İki taraf arasında yaşanan sorunlara rağmen, Orban iktidarı, Avrupa Birliği içerisinde kalmakta ısrar ediyor. Ülkesinin 2004’te üyesi olduğu AB’den ayrılmayacağını söyleyen Orban; Brüksel’in, ‘Macaristan’ın egemenliğini aşındırma girişimlerine’ karşı direneceğini dile getiriyor.

Aşırı sağcı lider, “Komünist bürokrasiden sonra bu sefer de Brüksel’den yeni emirler almak istemiyoruz” ifadelerini kullanırken, Batı liberalizmini reddedeceklerini söylüyor.

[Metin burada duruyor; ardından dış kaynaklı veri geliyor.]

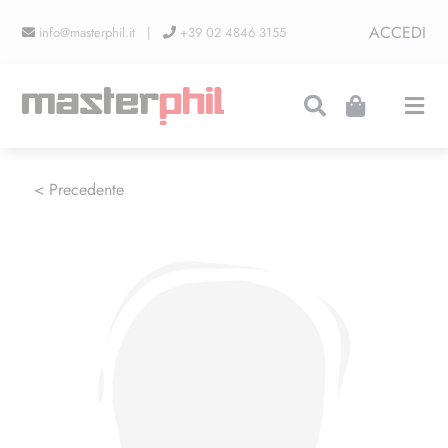
Salta
ACCEDI
info@masterphil.it |
+39 02 4846 3155
al
contenuto
Togg
Navi
PRODUZIONI
< Precedente
LINEA COLLEZIONISMO
FIERE
CONTATTI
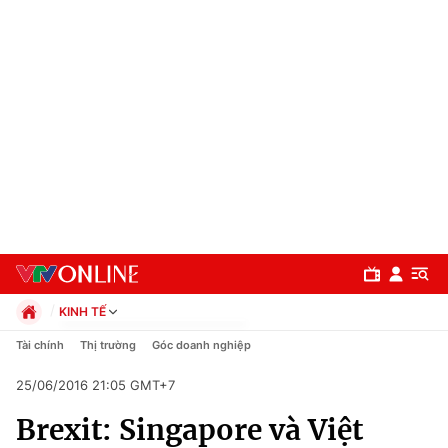
KINH TẾ
Chính trị
Tài chính
Thị trường
Góc doanh nghiệp
Xã hội
25/06/2016 21:05 GMT+7
Pháp luật
Chuyên mục
Kinh tế
Brexit: Singapore và Việt
Thể thao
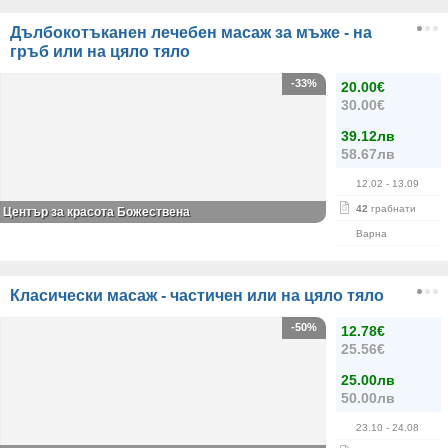
Дълбокотъканен лечебен масаж за мъже - на
гръб или на цяло тяло
-33%
20.00€
30.00€
39.12лв
58.67лв
12.02
- 13.09
42
грабнати
Център за красота Божествена
Варна
Класически масаж - частичен или на цяло тяло
-50%
12.78€
25.56€
25.00лв
50.00лв
23.10
- 24.08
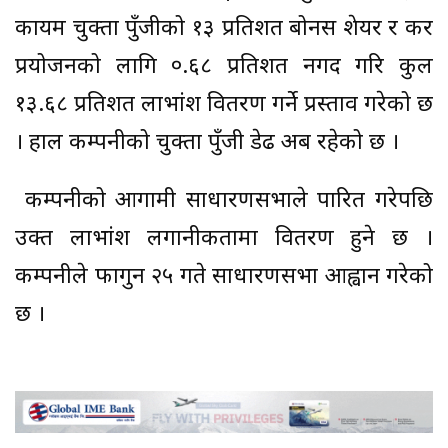
कायम चुक्ता पुँजीको १३ प्रतिशत बोनस शेयर र कर
प्रयोजनको लागि ०.६८ प्रतिशत नगद गरि कुल
१३.६८ प्रतिशत लाभांश वितरण गर्ने प्रस्ताव गरेको छ
। हाल कम्पनीको चुक्ता पुँजी डेढ अर्ब रहेको छ ।
कम्पनीको आगामी साधारणसभाले पारित गरेपछि
उक्त लाभांश लगानीकर्तामा वितरण हुने छ ।
कम्पनीले फागुन २५ गते साधारणसभा आह्वान गरेको
छ ।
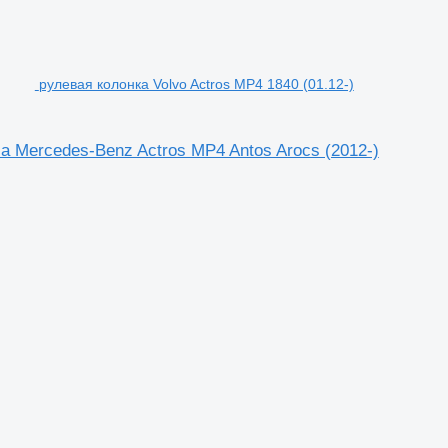
рулевая колонка Volvo Actros MP4 1840 (01.12-)
ча Mercedes-Benz Actros MP4 Antos Arocs (2012-)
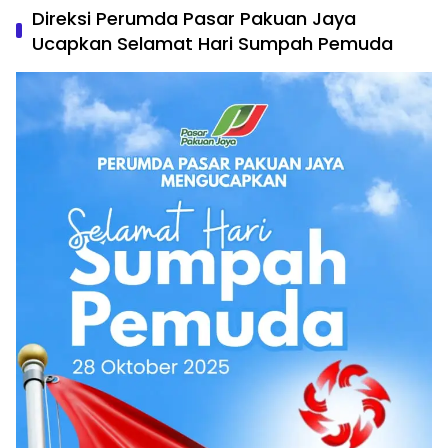
Direksi Perumda Pasar Pakuan Jaya
Ucapkan Selamat Hari Sumpah Pemuda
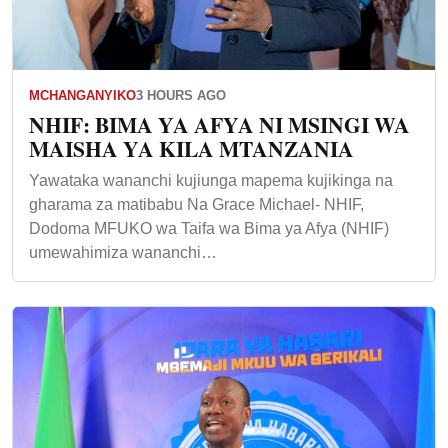
MCHANGANYIKO
3 HOURS AGO
NHIF: BIMA YA AFYA NI MSINGI WA
MAISHA YA KILA MTANZANIA
Yawataka wananchi kujiunga mapema kujikinga na
gharama za matibabu Na Grace Michael- NHIF,
Dodoma MFUKO wa Taifa wa Bima ya Afya (NHIF)
umewahimiza wananchi…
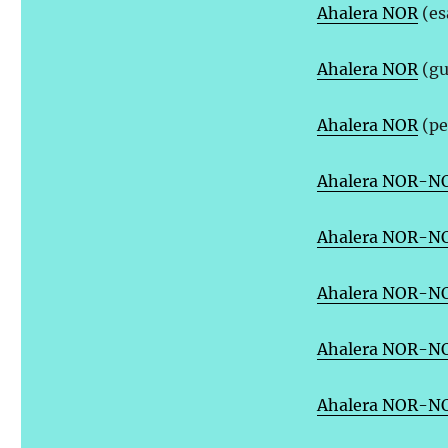
Ahalera NOR
(es
Ahalera NOR
(gu
Ahalera NOR
(pe
Ahalera NOR-N
Ahalera NOR-N
Ahalera NOR-N
Ahalera NOR-N
Ahalera NOR-N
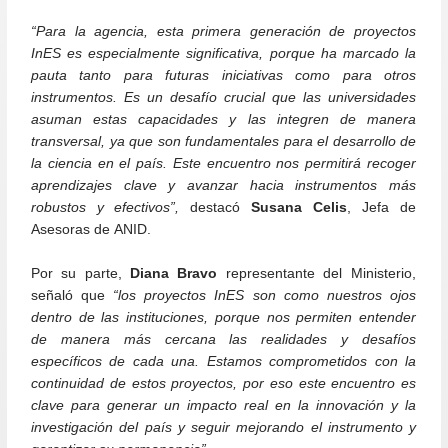
“Para la agencia, esta primera generación de proyectos
InES es especialmente significativa, porque ha marcado la
pauta tanto para futuras iniciativas como para otros
instrumentos. Es un desafío crucial que las universidades
asuman estas capacidades y las integren de manera
transversal, ya que son fundamentales para el desarrollo de
la ciencia en el país. Este encuentro nos permitirá recoger
aprendizajes clave y avanzar hacia instrumentos más
robustos y efectivos”,
destacó
Susana Celis
, Jefa de
Asesoras de ANID.
Por su parte,
Diana Bravo
representante del Ministerio,
señaló que
“los proyectos InES son como nuestros ojos
dentro de las instituciones, porque nos permiten entender
de manera más cercana las realidades y desafíos
específicos de cada una. Estamos comprometidos con la
continuidad de estos proyectos, por eso este encuentro es
clave para generar un impacto real en la innovación y la
investigación del país y seguir mejorando el instrumento y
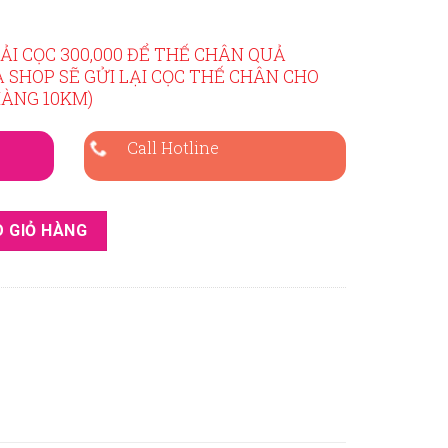
ẢI CỌC 300,000 ĐỂ THẾ CHÂN QUẢ
Ả SHOP SẼ GỬI LẠI CỌC THẾ CHÂN CHO
HÀNG 10KM)
Call Hotline
g
 GIỎ HÀNG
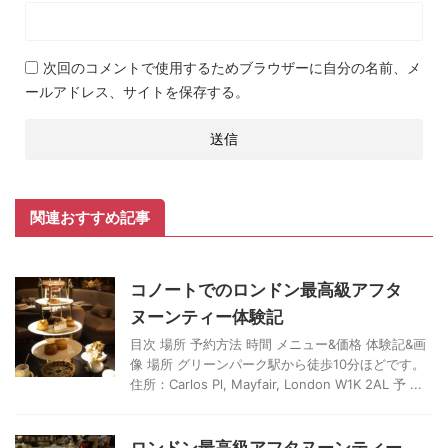
次回のコメントで使用するためブラウザーに自分の名前、メ
ールアドレス、サイトを保存する。
関連おすすめ記事
コノートでのロンドン最高級アフタ
ヌーンティー体験記
目次 場所 予約方法 時間 メニュー&価格 体験記&画
像 場所 グリーンパーク駅から徒歩10分ほどです。
住所：Carlos Pl, Mayfair, London W1K 2AL 予 ...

Orban, geçtiğimiz aylarda yaptığı açıklamada, “AB’den ayrılmayı kesinlikle istemiyoruz, bizden bu kadar kolay kurtulamazlar. Egemenliğimizi korumak istiyoruz. Entegrasyon yerine kendimizi Avrupa Birleşik Devletleri’nde bulmak istemiyoruz” ifadelerini kullanmıştı.

Orban iktidarının, NATO ile de yakın ilişkiler kurduğu söylenemez. Orban yönetimi, NATO’nun Ukrayna’ya yardım amacıyla Doğu Avrupa’ya daha çok asker göndermesine ve Macaristan topraklarındaki varlığını artırmasına karşı çıkıyor.

Macaristan Dışişleri Bakanı Peter Szijjarto, “Ülke topraklarında zaten NATO’nun askerleri var, yani Macar ordusu ve Macar silahlı kuvvetleri, güvenliği garanti altına alabilir. Bu yüzden Macaristan topraklarında ek birliklere ihtiyacımız yok” ifadelerini kullanmıştı.

Bir taraftan üst üste seçim yenilgileri ile ağır darbe alan Orban iktidarı, bir taraftan ise AB ve NATO ile ilişkilerinde sorunlar yaşıyor. Nisan ayındaki seçimlerde altı partiye karşı yarışacak Orban’ın, şansının az olduğunu söylemek mümkün. Sosyalistler, liberaller ve merkez sağın oluşturduğu Birleşik Cephe’nin lideri olan Peter Marki-Zay’ın, Orban karşısında yarışı önde götürdüğü biliniyor.

Orban ise yaşadığı oy kaybı karşısında vergi indirimi ve göçmen karşıtı söylemleri artırma gibi yöntemlere başvuruyor.